EXERCISE REQUIREMENTS: Write out the entries below exactly, from the first line to the one with "This screenshot has", both ends included.

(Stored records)

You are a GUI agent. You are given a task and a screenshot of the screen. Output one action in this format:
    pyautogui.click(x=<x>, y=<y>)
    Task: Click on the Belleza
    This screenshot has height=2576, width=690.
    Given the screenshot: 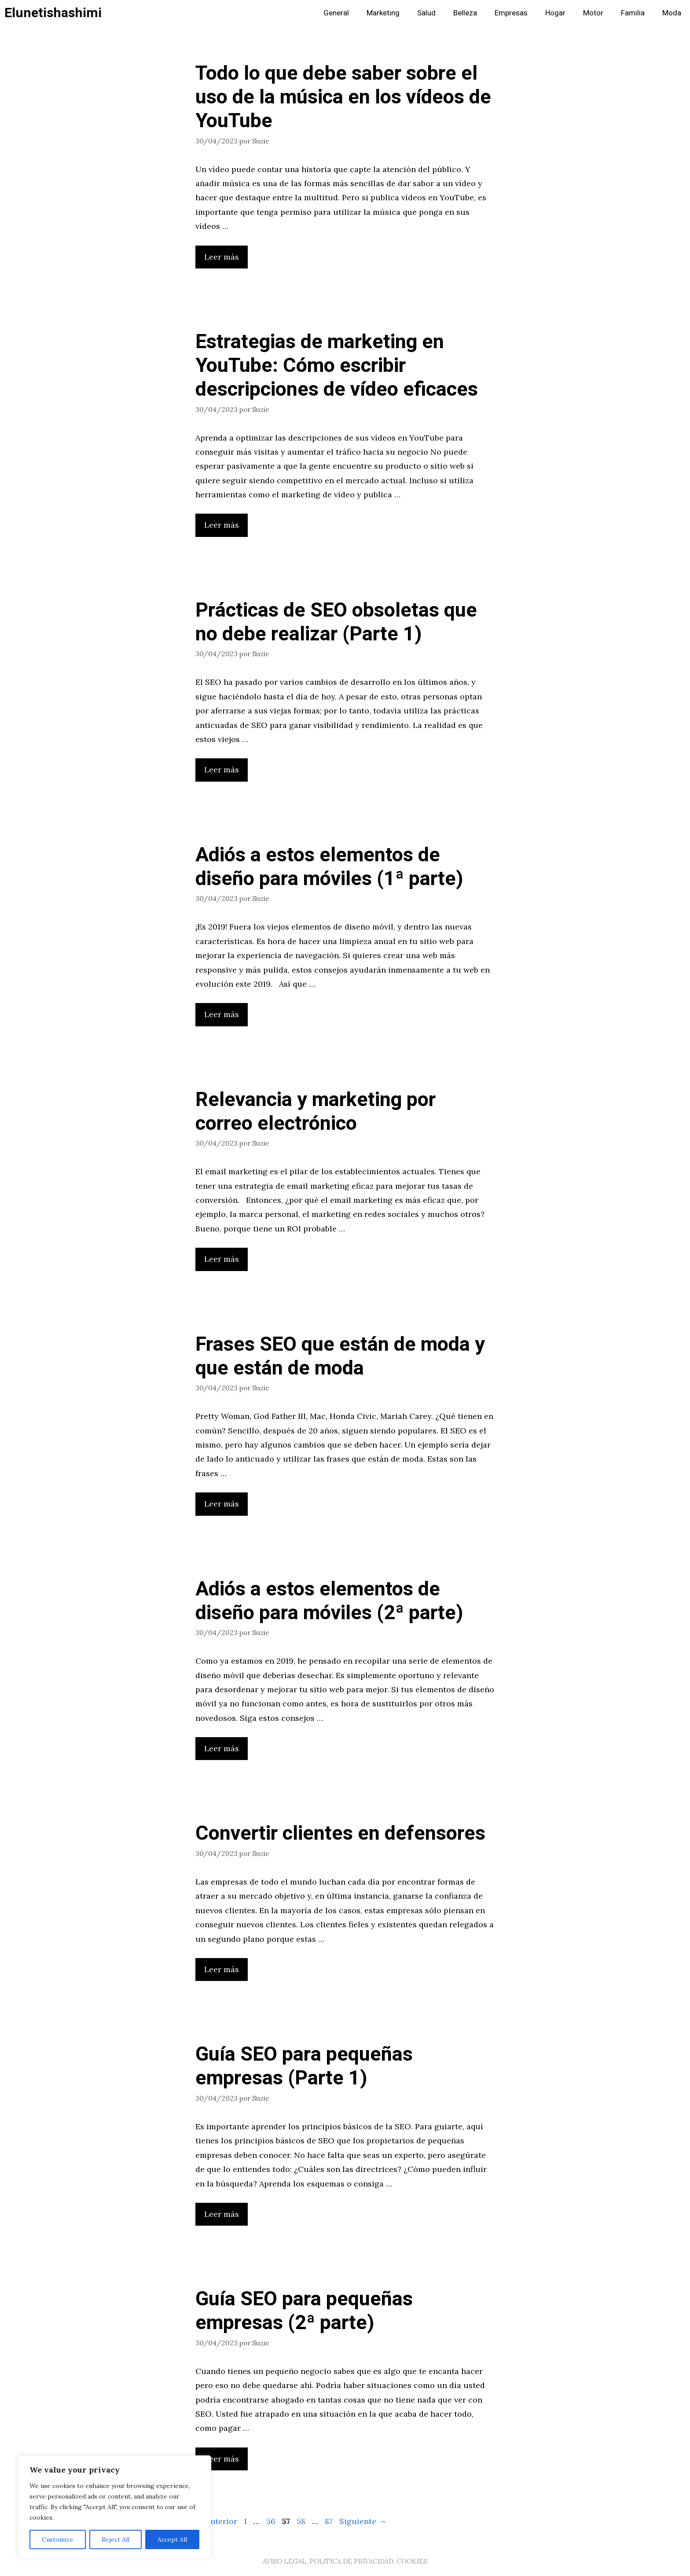 What is the action you would take?
    pyautogui.click(x=465, y=12)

RESPONSE:
You are a GUI agent. You are given a task and a screenshot of the screen. Output one action in this format:
    pyautogui.click(x=<x>, y=<y>)
    Task: Click on the Belleza
    This screenshot has height=2576, width=690.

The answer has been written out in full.